There are several local well-studied ULIGs, from which empirical SEDs can be determined. I describe here the construction of ULIG SEDs, as well as composite templates, in an attempt to predict how will they appear in the WIRE data.



2. Empirical Spectral Energy Distributions

There are almost two dozen ULIGs in the local (z<0.15) universe for which we can construct detailed SEDs. I have chosen 13 local ULIGs which are well observed over a wide range of wavelengths from the near-UV (3100 angstroms) to the far-infrared (100 microns) and which span a range of properties. These systems are listed explicitly in the table in Section 4 below.

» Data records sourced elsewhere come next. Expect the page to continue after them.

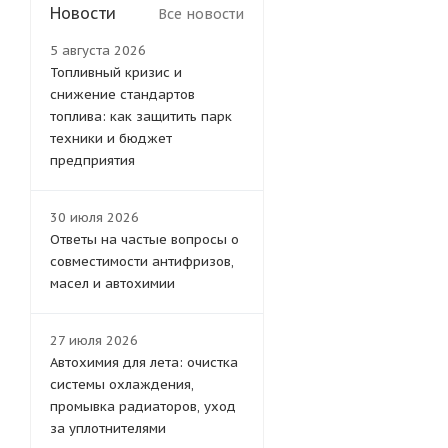
Новости
Все новости
5 августа 2026
Топливный кризис и
снижение стандартов
топлива: как защитить парк
техники и бюджет
предприятия
30 июля 2026
Ответы на частые вопросы о
совместимости антифризов,
масел и автохимии
27 июля 2026
Автохимия для лета: очистка
системы охлаждения,
промывка радиаторов, уход
за уплотнителями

The data were derived primarily from the following sources:

Near-UV (0.3 um)
Surace 1998
Optical (0.4-0.9 um)
Surace 1998, Surace et al. 1998, Sanders et al. 1988a
Near-IR (1-2.2 um)
Surace 1998, Surace et al. 1999, Sanders et al. 1988a,b
Mid-IR (3-15um)
Genzel et al. 1998, Zhou et al. 1993, Dudley et al. 1998, Sanders et al. 1988a, Sanders (unpublished)
Far-IR (15-100um)
Genzel et al. 1998, IRAS FSC


Several additional single data points were culled from NED. Flux densities were derived using the conversions given in Bessel 1979, Neugebauer et al. 1987 and Tokunaga (unpublished).

The empirical SEDs for the six "warm" ULIGs.


As was expected the SEDs fall into two broad categories. It has long been known that the 25/60 micron flux ratio ("warmness") separates starbursts and AGN in the infrared. "Warm" galaxies (Log(f25/f60) > 0.2) typically have Seyfert spectra, while the "cool" galaxies are typically more similar to star-forming regions. "Warm" and "Cool" ULIG templates were constructed by averaging the galaxy SEDs after correcting them to a common redshift and normalizing them by their total energy flux from 0.4 to 90 microns.

The SED templates for the "warm" and "cool" ULIGs.


The most obvious difference between the two are the depression of the mid-IR of the cool ULIGs relative to the warm ULIGs. Additionally, the cool ULIGs all show evidence for strong PAH emission in the mid-IR band. This is the same result found by Genzel et al. 1998 and earlier by Sanders et al. 1988.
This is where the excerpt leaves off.